Pizza, a slice, a pie, is a favorite any time meal for many people of all ages. As it turns out, for bears too. Hank the Tank made headlines in South Lake Tahoe last February searching out his snacks. This big black bear, having lost any fear of humans, thrived on indoor dining even if it wasn’t pizza. California Department of Fish and Wildlife (CDFW) officials reported Hank to be a “severely food-habituated bear” meaning that Hank associates “people with access to food.” And people, Hank figured out, live in houses and that is where the food could be found. In the past several months Hank managed to squeeze all of his 500 pounds through the front or side or garage doors of at least 28 houses where he knew his lunch or dinner would be waiting. Hank carries an extra 200 pounds over the average bear probably as a result of easy to gather food. He didn’t even need to hibernate. Hank was cited as the reason for 152 reports of “conflict behavior” from unhappy residents. 

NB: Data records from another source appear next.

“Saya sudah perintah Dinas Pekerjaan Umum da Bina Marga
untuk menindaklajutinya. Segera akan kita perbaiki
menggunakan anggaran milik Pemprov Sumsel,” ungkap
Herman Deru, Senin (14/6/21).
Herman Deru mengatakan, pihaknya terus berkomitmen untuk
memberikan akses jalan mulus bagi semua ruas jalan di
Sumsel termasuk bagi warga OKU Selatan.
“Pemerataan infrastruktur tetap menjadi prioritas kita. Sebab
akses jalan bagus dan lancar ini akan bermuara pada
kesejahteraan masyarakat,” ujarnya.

Hank the Tank isn’t the first food fanatic at Lake Tahoe. In 2020 a fellow 500 pounder known as the Safeway Bear was caught on camera chomping though a grocery store’s produce section and, perhaps for dessert, chewing on his candy choices at a gas station’s food section. The Safeway Bear’s story has a sad ending: this food-habituated bear was trapped then tagged and released into a remote wild habitat with the hope that he would learn to love a natural diet in place of the readily available produce and candy. He didn’t. Thin and desperate, he resorted to raiding campsites and was shot and killed at a campground.

Drawing by Eva, Julie’s 16-year-old granddaughter visiting from Seattle.

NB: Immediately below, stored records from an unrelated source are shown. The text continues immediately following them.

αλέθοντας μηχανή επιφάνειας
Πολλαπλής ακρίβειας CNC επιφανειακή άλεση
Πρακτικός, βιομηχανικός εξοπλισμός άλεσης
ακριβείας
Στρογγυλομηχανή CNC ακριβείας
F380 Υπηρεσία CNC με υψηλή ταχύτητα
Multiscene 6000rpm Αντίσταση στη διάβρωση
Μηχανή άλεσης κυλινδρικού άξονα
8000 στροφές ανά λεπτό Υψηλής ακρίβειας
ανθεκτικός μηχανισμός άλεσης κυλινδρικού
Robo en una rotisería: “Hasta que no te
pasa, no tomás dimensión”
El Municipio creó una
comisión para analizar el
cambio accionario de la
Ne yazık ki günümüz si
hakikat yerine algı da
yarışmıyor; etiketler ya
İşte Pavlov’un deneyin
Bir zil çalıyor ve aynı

When the CDFW launched a “special trapping effort” to remove Hank the Tank citing the options of placing him in a controlled habitat or euthanizing him the Bear League, a local nonprofit for the protection of bears, stepped in and reached out to various wildlife sanctuaries to find hm a new home. However, upon further investigation using DNA evidence it was discovered that Hank was not the only hungry culprit. He was but one of a total of three beefy bears who thought home cooking was just right. They too put on extra pounds. Reports from the Bear League declare the bear partners in crime had mostly been mild mannered while stealing and eating food although they did, in some cases, destroy property. With multiple bears involved, the CDFW said it would work in the coming weeks and months to trap, tag and study them and then release them into more suitable habitats.

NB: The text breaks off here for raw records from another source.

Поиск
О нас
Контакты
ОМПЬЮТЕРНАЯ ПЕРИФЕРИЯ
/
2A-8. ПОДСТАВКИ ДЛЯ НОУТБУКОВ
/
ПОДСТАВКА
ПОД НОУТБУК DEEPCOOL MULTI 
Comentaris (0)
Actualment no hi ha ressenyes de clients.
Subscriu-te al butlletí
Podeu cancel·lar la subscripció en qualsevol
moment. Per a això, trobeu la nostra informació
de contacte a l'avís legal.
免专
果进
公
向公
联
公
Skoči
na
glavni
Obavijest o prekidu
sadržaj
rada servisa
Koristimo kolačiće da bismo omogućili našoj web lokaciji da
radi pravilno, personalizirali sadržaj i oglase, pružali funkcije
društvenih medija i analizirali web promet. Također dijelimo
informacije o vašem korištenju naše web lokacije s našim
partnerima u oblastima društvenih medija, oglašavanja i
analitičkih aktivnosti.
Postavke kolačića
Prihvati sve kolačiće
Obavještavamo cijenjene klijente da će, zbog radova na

One issue apparently being reconsidered and rectified as a result of Hank and friends is the use of bear boxes. These garbage bin enclosures resistant to animals have been prohibited in the area because they are thought to be “unsightly”. However scientific studies in the region show that using bear boxes or similar animal resistant storage containers dramatically reduces reports of problem bears. The CDFW: “It is a simple step that might be the single biggest step to help the bears.” In a reversal bear boxes are now allowed.